IT’S in our blood, in our DNA: that cannibal instinct that drives us to devour our own. We know that we possess it, and it is well described in our kwéyòl sayings. That instinct is a legacy of our past.
When Prime Minister Chastanet, in his September 2016 press conference, indicated that he had to find an additional EC$30 million beyond what was being spent on Victoria Hospital to bring the new Owen King-EU Hospital into operation, he was at the same time indicating the true cost of our health care.
And when he said in that interview that St. Lucians were choosing to die because they could not afford the expense of the privately-run Tapion Hospital, he was correct. St. Lucians cannot afford to go to Tapion. But they cannot afford to go to the OK-EU, either; we can’t even afford to open it.
But, making reference to the expense of the privately-run Tapion Hospital strikes a chord for many, as although none can say why, many St. Lucians consider that Tapion’s services are too expensive.
In that popular conclusion on Tapions’s high cost, there is, however, the underlying — if unstated — suggestion that Tapion’s doctors are “making too much money”. And beneath that, a refusal by many of us to accept that a group of local physicians could have transformed a building from a hotel to a hospital, and then have their medical services receive accreditation from Accreditation Canada.
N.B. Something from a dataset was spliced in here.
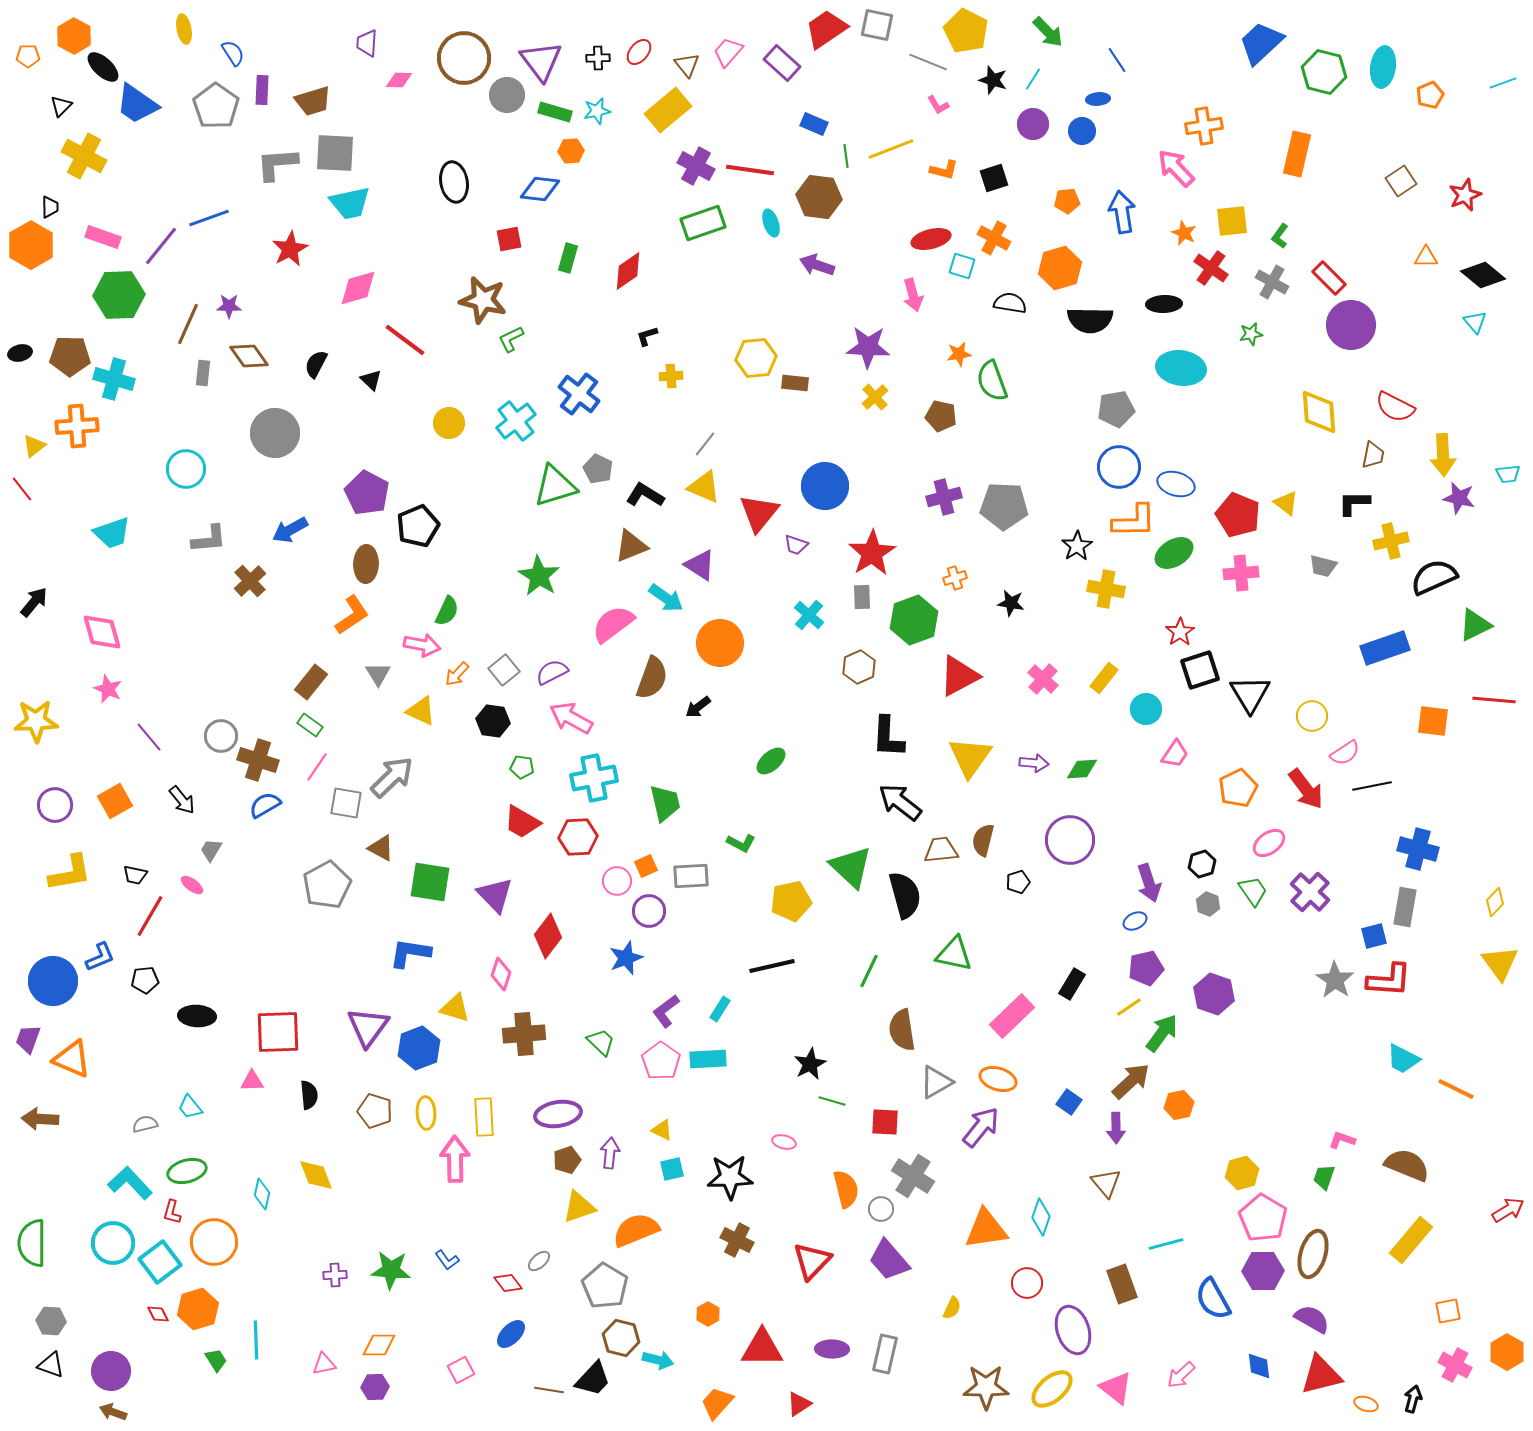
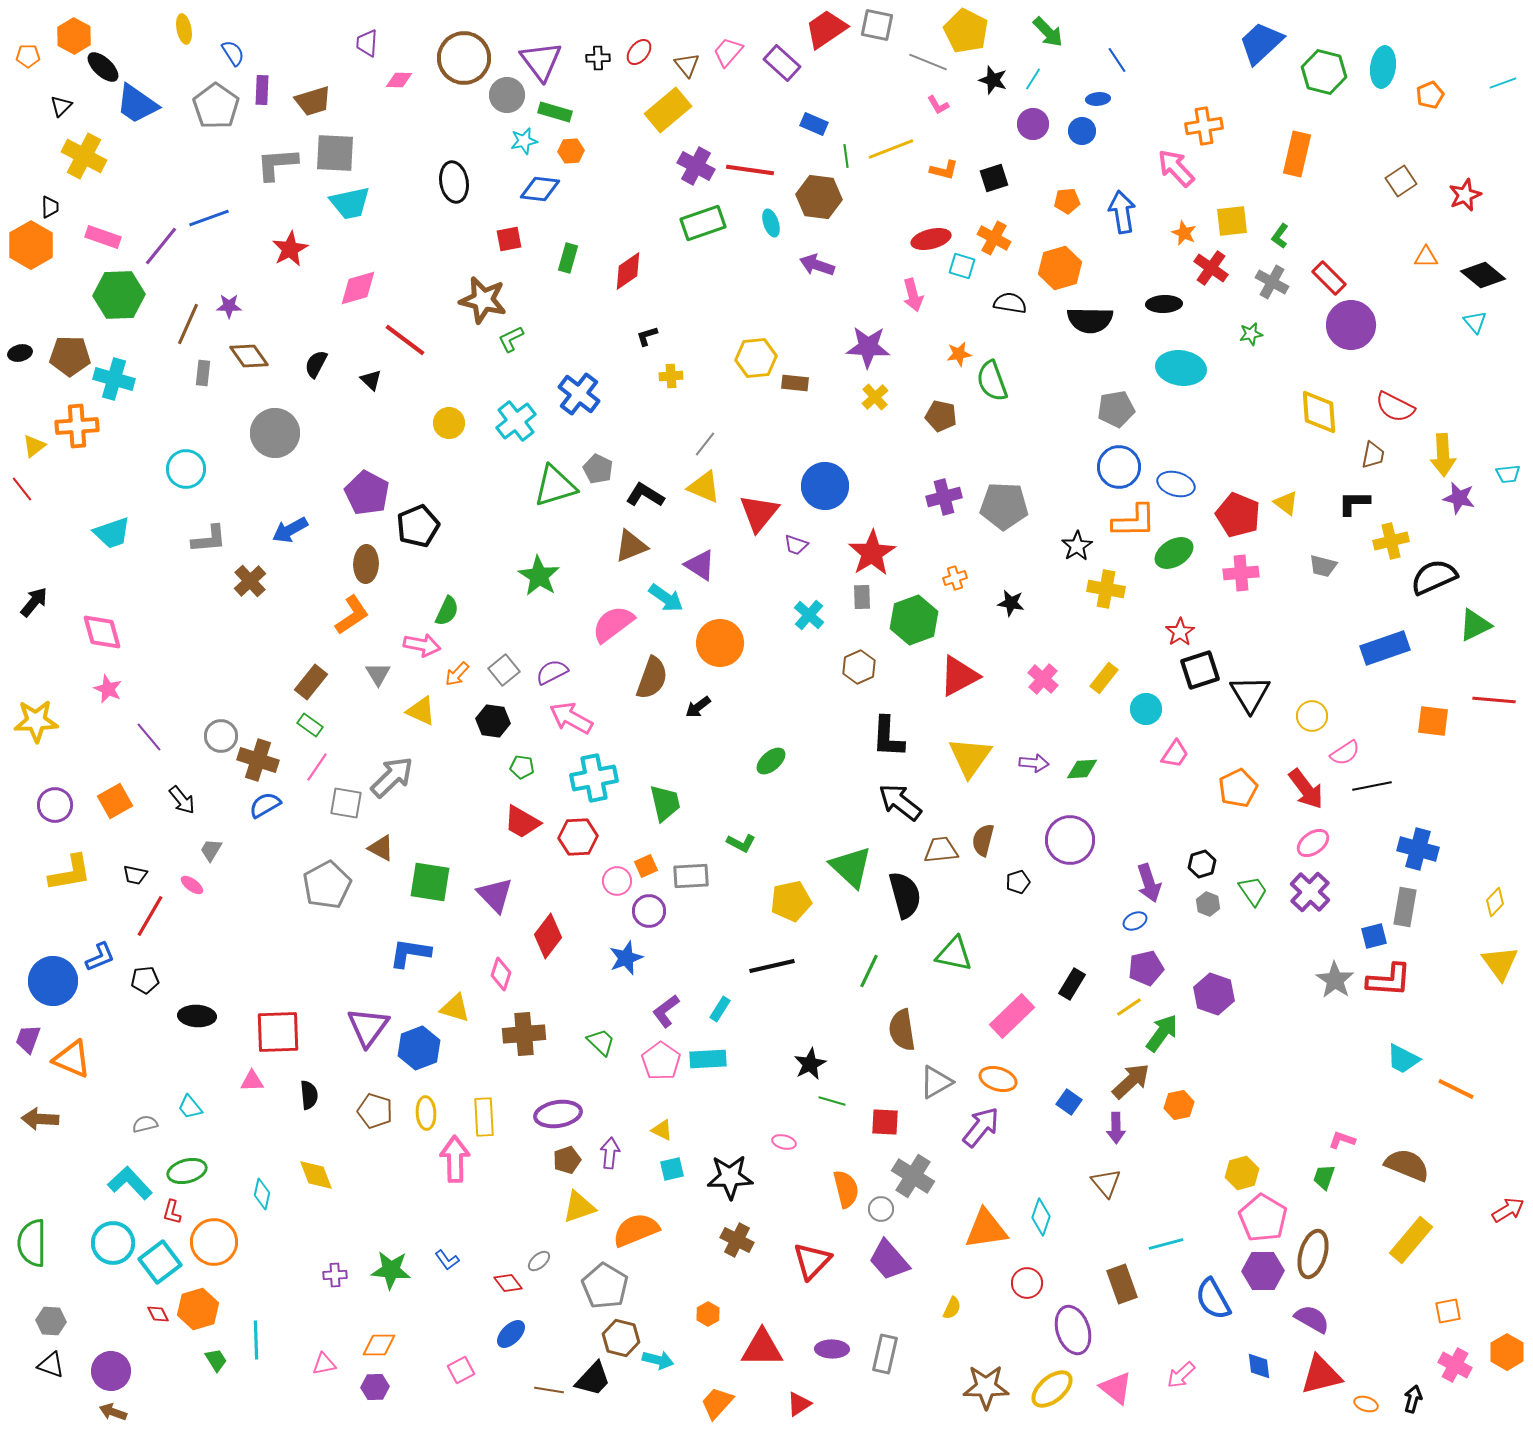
cyan star at (597, 111): moved 73 px left, 30 px down
pink ellipse at (1269, 843): moved 44 px right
And if by chance we end up at Victoria Hospital and are treated by some of those same physicians who work at Tapion, our first step once we get out is to get on a plane to the United States for “a check-up”. It does not matter that our physicians have achieved the highest levels of accreditation that the British, Canadian and American medical accreditation institutions confer; “foreign” is better. It is the cannibal in we.
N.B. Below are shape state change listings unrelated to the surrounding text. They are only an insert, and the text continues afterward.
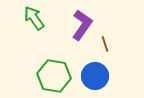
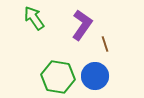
green hexagon: moved 4 px right, 1 px down
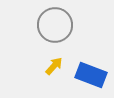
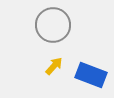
gray circle: moved 2 px left
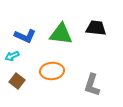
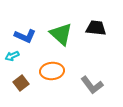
green triangle: rotated 35 degrees clockwise
brown square: moved 4 px right, 2 px down; rotated 14 degrees clockwise
gray L-shape: rotated 55 degrees counterclockwise
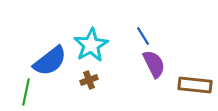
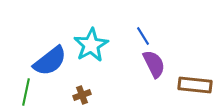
brown cross: moved 7 px left, 15 px down
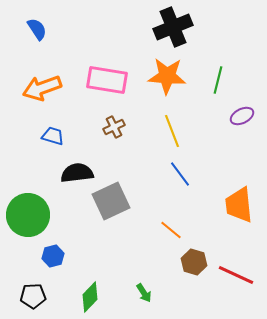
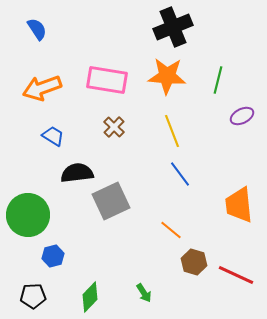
brown cross: rotated 20 degrees counterclockwise
blue trapezoid: rotated 15 degrees clockwise
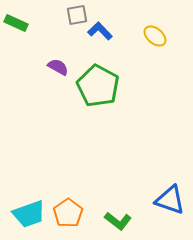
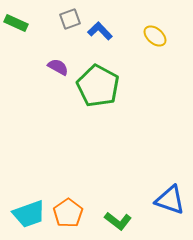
gray square: moved 7 px left, 4 px down; rotated 10 degrees counterclockwise
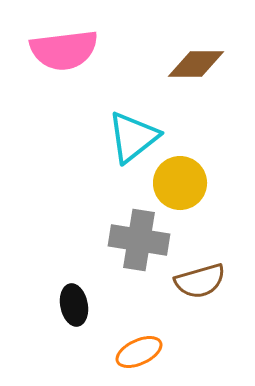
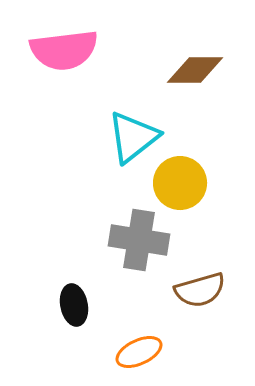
brown diamond: moved 1 px left, 6 px down
brown semicircle: moved 9 px down
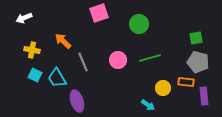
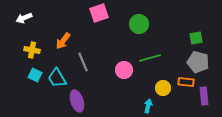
orange arrow: rotated 96 degrees counterclockwise
pink circle: moved 6 px right, 10 px down
cyan arrow: moved 1 px down; rotated 112 degrees counterclockwise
So that when our Prime Minister tells us during his October 5, 2017 press conference that foreign private sector management proposals for the new OK-EU Hospital are being considered, we should not be surprised. Much the same is happening with our Forensic Laboratory and more of the same can be expected for St. Jude Hospital.
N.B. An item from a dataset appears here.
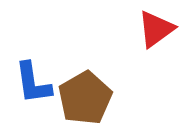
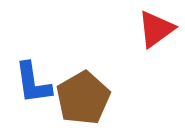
brown pentagon: moved 2 px left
Nearly 40 years of independence and yet we can manage nothing ourselves? Except that the existence of Tapion Hospital proves that this is not true.
And as we turn to St. Jude, when we see correspondence from the Permanent Secretary in the Ministry of Planning to the former Project Manager of St. Jude publicly displayed in that October edition of the Untold Stories documentary, we again should not be surprised. That correspondence details matters that are personal in nature, matters that must carry an expectation of confidentiality.
But the source of that correspondence to the videographer will have seen nothing wrong in making personal information public if it could possibly serve the purpose of disparaging the Project Manager and so justify the non-renewal of her contract. It is the cannibal in we.
And we have also been treated to the spectacle, in that October documentary, of the former Building Engineer at St. Jude being hounded with demands that he confirm whether or not he possesses a degree in engineering. The Technical Audit leaked last February, however, indicates that the Building Engineer lacked the “academic/professional qualification of an engineer”, but continues with:
“Given his experience both in terms of years working and the nature of his building related works, the individual’s assigned tasks described in the work programme are deemed appropriate”, (pg. 31).
The Building Engineer may not have held a degree, but, according to the Audit Consultant, he was qualified to do the job that he was assigned to do. We have known this since February, yet we ridicule him in October — because of the cannibal in we.
And we must make mention, too, of two of St. Jude’s best-kept secrets: the Consultant, and the Contractor for the Morgue and Ambulance Building. Funded by the Government of Mexico, in what must be a rare occurrence, we saw the handover of these buildings to Government without any mention in the Government-issued press release of two of the major contributors to the buildings’ construction: the Consultant and the Contractor. But, we also saw Minister Guy Joseph showering praise on the Mexican contribution, which was implemented through UNOPS.
Yet design drawings for the Morgue, published by UNOPS on the internet, show that the Consultant for this facility was Halcrow Group Limited, the same consultant responsible for the ostensibly poor design of the rebuilt St. Jude (Google: proposed morgue building reflective ceiling plan st. jude – unops).
As for the Contractor, no public information is available on who it was.
We heap praise on the foreign contribution, yet withhold any mention of our own. Why? Because of the cannibal in we. We destroy our own.
Until the destroyer eventually meets the same fate as those whom he has himself destroyed, and the cycle renews itself.